MMRD tumors are remarkable for their immunogenicity, possibly by expressing neoepitopes resulting from base modifications. This feature suggests a therapeutic link to immune checkpoint inhibitors. Many recent studies have shown improved checkpoint inhibitor response in patients with MMRD tumors across diverse cancer types (Le et al. 2017). The ability to assess both the genotypes and molecular phenotypes associated with MMRD is becoming a critical element of personalized tumor analysis.
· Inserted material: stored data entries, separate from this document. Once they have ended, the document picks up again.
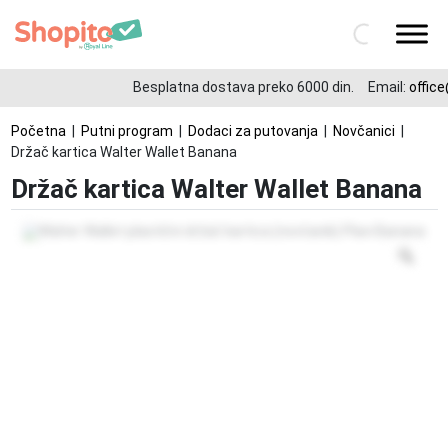
Besplatna dostava preko 6000 din.
Email:
office
Početna
|
Putni program
|
Dodaci za putovanja
|
Novčanici
|
Držač kartica Walter Wallet Banana
Držač kartica Walter Wallet Banana
Zo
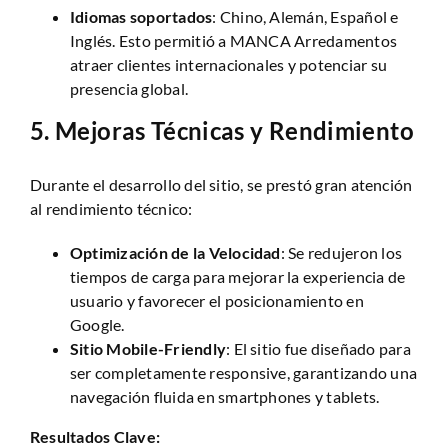
Idiomas soportados
: Chino, Alemán, Español e
Inglés. Esto permitió a MANCA Arredamentos
atraer clientes internacionales y potenciar su
presencia global.
5.
Mejoras Técnicas y Rendimiento
Durante el desarrollo del sitio, se prestó gran atención
al rendimiento técnico:
Optimización de la Velocidad
: Se redujeron los
tiempos de carga para mejorar la experiencia de
usuario y favorecer el posicionamiento en
Google.
Sitio Mobile-Friendly
: El sitio fue diseñado para
ser completamente responsive, garantizando una
navegación fluida en smartphones y tablets.
Resultados Clave:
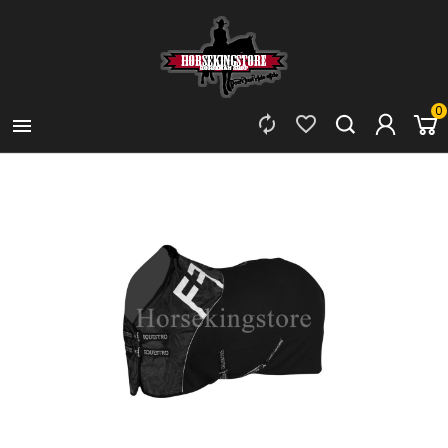
0



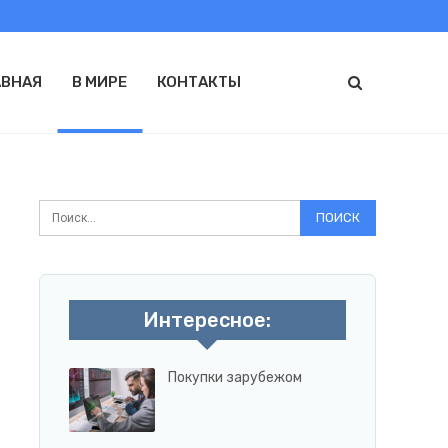
АВНАЯ
В МИРЕ
КОНТАКТЫ
Интересное:
Покупки зарубежом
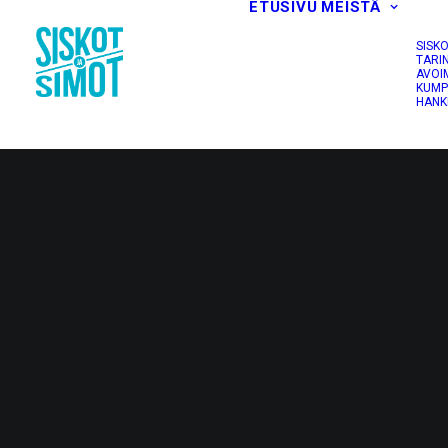
ETUSIVU
MEISTÄ
SISK
TARI
AVOI
KUMP
HANK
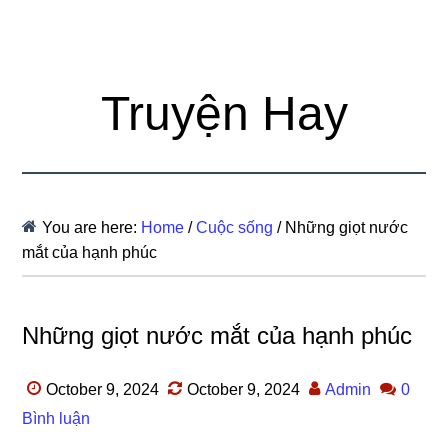
Truyện Hay
You are here:
Home
/
Cuộc sống
/
Những giọt nước
mắt của hạnh phúc
Những giọt nước mắt của hạnh phúc
October 9, 2024
October 9, 2024
Admin
0
Bình luận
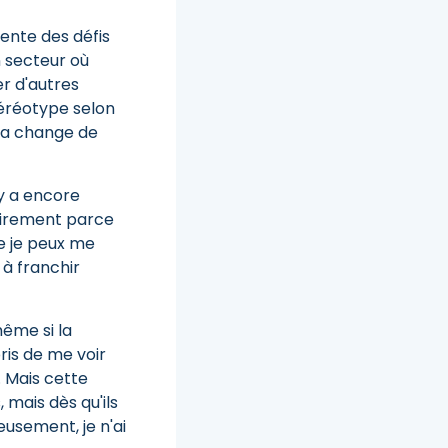
ente des défis
n secteur où
r d'autres
téréotype selon
la change de
 y a encore
sairement parce
e je peux me
 à franchir
même si la
ris de me voir
. Mais cette
 mais dès qu'ils
eusement, je n'ai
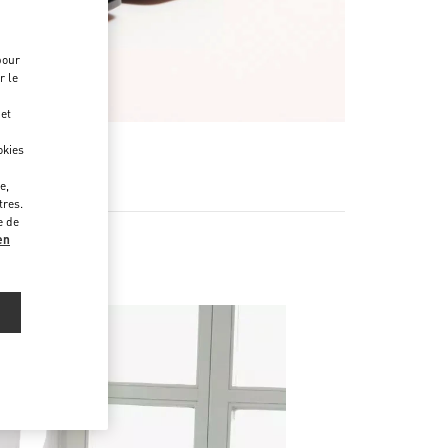
pour
r le
 et
okies
e,
tres.
e de
en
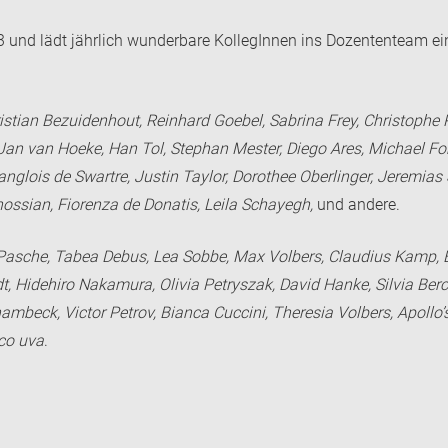
3 und lädt jährlich wunderbare KollegInnen ins Dozententeam ein
istian Bezuidenhout, Reinhard Goebel, Sabrina Frey, Christophe R
Jan van Hoeke, Han Tol, Stephan Mester, Diego Ares, Michael For
e Langlois de Swartre, Justin Taylor, Dorothee Oberlinger, Jerem
ossian, Fiorenza de Donatis, Leila Schayegh,
und andere.
Pasche, Tabea Debus, Lea Sobbe, Max Volbers, Claudius Kamp, El
t, Hidehiro Nakamura, Olivia Petryszak, David Hanke, Silvia Ber
ambeck, Victor Petrov, Bianca Cuccini, Theresia Volbers, Apollo’
nco uva
.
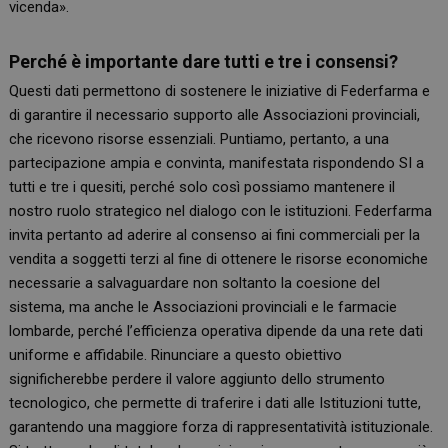
vicenda».
Perché è importante dare tutti e tre i consensi?
Questi dati permettono di sostenere le iniziative di Federfarma e
di garantire il necessario supporto alle Associazioni provinciali,
che ricevono risorse essenziali. Puntiamo, pertanto, a una
partecipazione ampia e convinta, manifestata rispondendo SI a
tutti e tre i quesiti, perché solo così possiamo mantenere il
nostro ruolo strategico nel dialogo con le istituzioni. Federfarma
invita pertanto ad aderire al consenso ai fini commerciali per la
vendita a soggetti terzi al fine di ottenere le risorse economiche
necessarie a salvaguardare non soltanto la coesione del
sistema, ma anche le Associazioni provinciali e le farmacie
lombarde, perché l’efficienza operativa dipende da una rete dati
uniforme e affidabile. Rinunciare a questo obiettivo
significherebbe perdere il valore aggiunto dello strumento
tecnologico, che permette di traferire i dati alle Istituzioni tutte,
garantendo una maggiore forza di rappresentatività istituzionale.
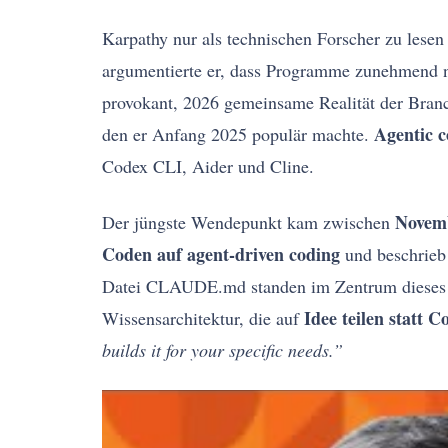
Karpathy nur als technischen Forscher zu lesen
argumentierte er, dass Programme zunehmend n
provokant, 2026 gemeinsame Realität der Bran
Agentic c
den er Anfang 2025 populär machte.
Codex CLI, Aider und Cline.
Novemb
Der jüngste Wendepunkt kam zwischen
Coden auf agent-driven coding
und beschrieb
Datei CLAUDE.md standen im Zentrum dieses
Idee teilen statt C
Wissensarchitektur, die auf
builds it for your specific needs.”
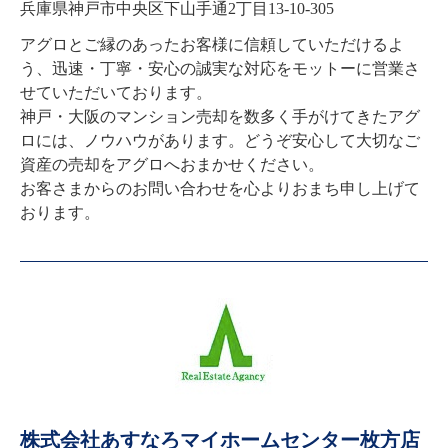
兵庫県神戸市中央区下山手通2丁目13-10-305
アグロとご縁のあったお客様に信頼していただけるよ
う、迅速・丁寧・安心の誠実な対応をモットーに営業さ
せていただいております。

神戸・大阪のマンション売却を数多く手がけてきたアグ
ロには、ノウハウがあります。どうぞ安心して大切なご
資産の売却をアグロへおまかせください。

お客さまからのお問い合わせを心よりおまち申し上げて
おります。
株式会社あすなろマイホームセンター枚方店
NGS is informative both for genotyping MMR genes and quantifying their impacts on genomic maintenance. Reads captured by NGS can be used to analyze microsatellite length distributions. Some MSI detection strategies have used targeted deep sequencing of clinically validated MSI loci (Gan et al. 2015), whereas others screen reads for MSI sites incidentally captured during sequencing (Niu et al. 2014; Salipante et al. 2014). Both approaches yield results similar to gold standard clinical PCR methods. Mutation signatures also provide insight into MMR. Two out of 21 mutation signatures deciphered from publicly available cancer genomes and exomes have been putatively linked to MMRD (Alexandrov et al. 2013a).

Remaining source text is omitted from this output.